Iguala, Guerrero, Enero 24.- La Suprema Corte de Justicia de la Nación jurisprudenció su respuesta en febrero de 2013. Concluyentemente dijo: “la Constitución Política de los Estados Unidos Mexicanos no reconoce un derecho al insulto o a la injuria gratuita” (J. 31/2013 (10a.).


Un rato después, muy en su estilo argumentativo, introduce el conector adversativo “sin embargo” para atenuar esa afirmación y advertirnos (como algún político quizá podría pensar) que de ello no se deduce que la Constitución prohíbe o “veda expresiones inusuales, alternativas, indecentes, escandalosas, excéntricas o simplemente contrarias a las creencias y posturas mayoritarias, aun cuando se expresen acompañadas de expresiones no verbales, sino simbólicas”.

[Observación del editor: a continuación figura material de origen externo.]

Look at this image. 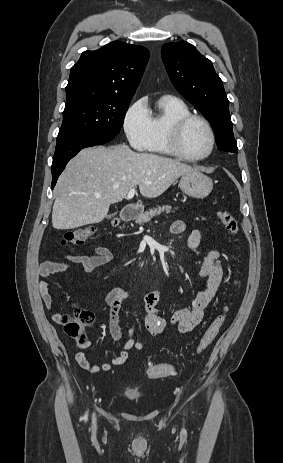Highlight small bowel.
Here are the masks:
<instances>
[{
    "label": "small bowel",
    "instance_id": "c3829d8e",
    "mask_svg": "<svg viewBox=\"0 0 283 463\" xmlns=\"http://www.w3.org/2000/svg\"><path fill=\"white\" fill-rule=\"evenodd\" d=\"M188 231L187 245L191 251V260L201 243V233L198 229H188L187 225L180 220L174 221L171 225V233L173 235H181ZM94 255H65L66 262L45 261L39 268V284L38 292L43 304L48 309L53 308V299L49 292V283L44 279L50 274L68 272L73 268H80L83 273H92L97 268L109 263L113 255L105 246H97ZM196 275L199 278L205 279V285L200 290L191 305L187 308L178 309L174 312L171 319L163 317L158 303L161 298V292L158 289L146 293L143 297L144 309L146 311V327L149 333L153 336H164L171 328H175L180 334H186L193 330L202 320L211 300L215 296L223 279V268L220 261L219 252L211 249L202 263L196 270ZM130 292L116 287L105 298V304L109 310V330L113 341H122L124 343L123 350L116 357L101 364H93L83 352H78L75 355L77 363L86 371L91 373L106 372L114 366H119L125 363L129 357L130 350L143 348V342L135 339L134 327L128 330L127 334L122 330L121 306L122 302L130 298ZM54 321L59 322L62 319V314L53 313ZM89 344L86 342L79 344L81 349H86Z\"/></svg>",
    "mask_w": 283,
    "mask_h": 463
}]
</instances>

¿Qué razones dio el Máximo Tribunal de Justicia para apuntalar su argumento? Fundamentalmente, que en un debate público, si bien es cierto que los sujetos discursivos deben abstenerse de exceder ciertos límites, como el respeto a la reputación y los derechos de terceros, también está permitido que en el despliegue dialectico se recurra a ciertas dosis de exageración y provocación pues “es precisamente en las expresiones que puedan ofender, chocar, perturbar, molestar, inquietar o disgustar donde la libertad de expresión resulta más valiosa.”


Pensemos en algún ejemplo. Un ciudadano interroga a un diputado por su último viaje a París y le increpa su falta de transparencia. El ciudadano puede ser muy respetuoso en su vis oratoria pero el contenido de su pregunta puede ofender, molestar o disgustar al diputado. Muchas veces en la búsqueda de la verdad se puede ofender al contertulio, pero el derecho privilegia el conocer la verdad por encima de la ofensa que eso pueda suscitar, siempre y cuando no provoque algún delito.


Desde nuestra particular visión, de lo anterior tampoco se sigue que uno merece ser considerado el pilar sagrado de la libertad de expresión si es agresivo en su verbo y utiliza la palabra como arma vulgar para herir al prójimo. Samuel Ramos, en El perfil del hombre y la cultura en México, dedica un capítulo al tópico y quizá sea uno de los pocos tan iluminadores que podamos encontrar en la ensayística mexicana. Para Ramos el “pelado” mexicano “Es un ser de naturaleza explosiva cuyo trato es peligroso, porque estalla al roce más leve. Sus explosiones son verbales, y tienen como tema la afirmación de sí mismo en un lenguaje grosero y agresivo”. La retórica nos alecciona justamente para “hablar bien” en todas las dimensiones del discurso.


Una de las arengas políticas más famosos de Cicerón, aquella pronunciada en el año 63 d. C. contra Lucio Sergio Catilina, logró su fama por su durísimo comienzo, “el paradigma retórico por excelencia del exordio denominado ex abrupto”, en palabras de Rafael Salinas, y que dice así:


“¿Hasta cuándo abusarás, Catilina, de nuestra paciencia? ¿Por cuánto tiempo aún hemos de seguir siendo juguete de tu insensatez? ¿A qué extremo irá a llegar tu temeridad sin límites?”


Si Cicerón pronunciara ese discurso mañana, muchos se levantarían y lo aplaudirían embelesados; otros, pedirían la cárcel y la espada afilada para su lengua. Es el complejo universo de la palabra: su uso, sus límites y lo intrincado que resulta su regulación jurídica.